DETAILED DESCRIPTION OF THE PRESENT INVENTION
Referring specifically to FIG. 1 of the accompanying drawings, the adapter
illustrated as a backshell adapter for purposes of illustration, comprises
a hollow cylindrical body 4, a first collar 6, a locking collar 8, a
retaining ring 10, a wave spring 12, a pawl 14 and a pawl spring 15.
The first collar 6 has an axially extending skirt 18 in which a cutout 20
is located; the cutout being sized to receive the pawl 14. The pawl 14 has
a plurality of inwardly directed radial teeth 16 suitable for mating with
a circumferential band of radially extending, axially aligned teeth 22 on
the body 4. A pawl spring 15 is located interiorly of collar 6 and extends
over the pawl 14 in the skirt 18, to provide a radially inwardly directed
force on the pawl 14. The locking collar 8 has an internal configuration
which cooperates with the external surface of the pawl 14 and pawl spring
15 to produce engagement and disengagement of the two sets of teeth 16 and
22, as more fully described relative to FIGS. 2 through 5.

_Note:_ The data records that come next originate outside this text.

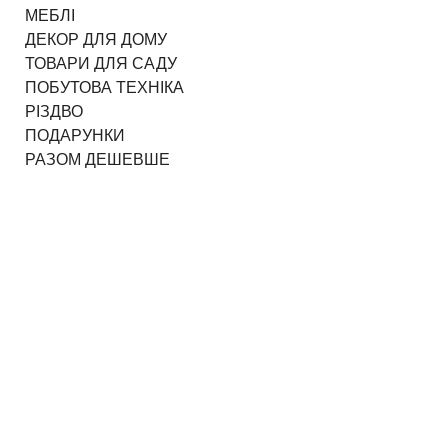
МЕБЛІ
ДЕКОР ДЛЯ ДОМУ
ТОВАРИ ДЛЯ САДУ
ПОБУТОВА ТЕХНІКА
РІЗДВО
ПОДАРУНКИ
РАЗОМ ДЕШЕВШЕ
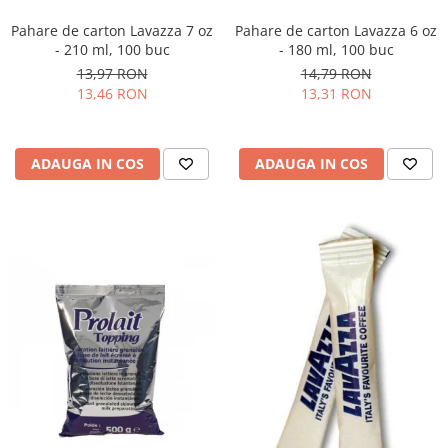
Pahare de carton Lavazza 7 oz
Pahare de carton Lavazza 6 oz
- 210 ml, 100 buc
- 180 ml, 100 buc
13,97 RON
14,79 RON
13,46 RON
13,31 RON
ADAUGA IN COS
ADAUGA IN COS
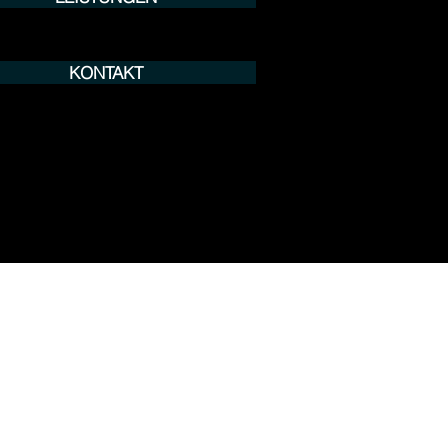
KONTAKT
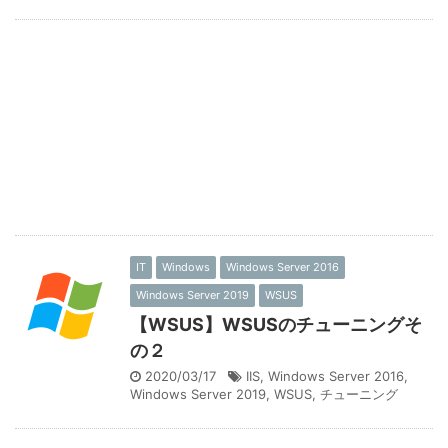
IT
Windows
Windows Server 2016
Windows Server 2019
WSUS
【WSUS】WSUSのチューニングそ
の２
2020/03/17
IIS
,
Windows Server 2016
,
Windows Server 2019
,
WSUS
,
チューニング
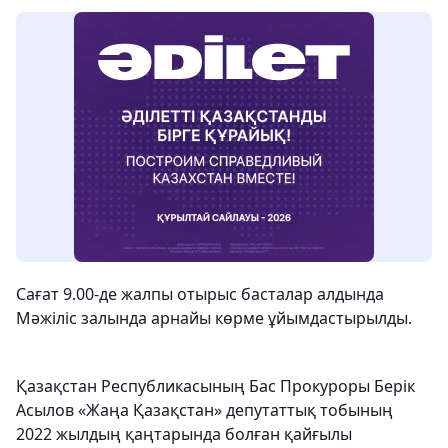
Сағат 9.00-де жалпы отырыс басталар алдында
Мәжіліс залында арнайы көрме ұйымдастырылды.
Қазақстан Республикасының Бас Прокуроры Берік
Асылов «Жаңа Қазақстан» депутаттық тобының
2022 жылдың қаңтарында болған қайғылы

A key 30 in lock collar 8 engages alternatively in cutouts 32 and 34 in the
skirt 18 of first collar 6 such that in an unlocked position illustrated
in FIG. 4, key 30 seats in cutout 32 so that a rotation in either
direction of locking collar 8 causes a rotation of the first collar 6.
Threads 7 of collar 6 may now be screwed onto a further body. In locked
position key 30 engages in cutout 34 to hold the locking collar 8 in a
locked position relative to body 4 until specific means are taken to
unlock the coupler.
In the illustrated embodiment of the invention, the means of moving the
locking collar 6 from a locked to an unlocked position and back again,
requires first an axially rearward motion against wave spring 12 followed
by a rotational motion. The direction of rotation required to lock the
coupling is determined by the direction of rotation required to thread the
first collar 6 onto a further threaded body. This arrangement has certain
advantages as explained subsequently.
As previously indicated the first collar 6 has internal threads 7 for
threadly connecting the coupler to a further body. The body 4 has a
circumferential groove 23 (more clearly shown in FIG. 2) to receive the
ring 10 while the collar 6 has a groove 24 to receive the ring 10. The
body 4 has a further groove 26 to receive wave spring 12; positioned to
provide an axially forward force on the shoulder 36 of locking collar 8 to
ensure engagement of key 30 into cutouts 32 and 34 of first collar 6.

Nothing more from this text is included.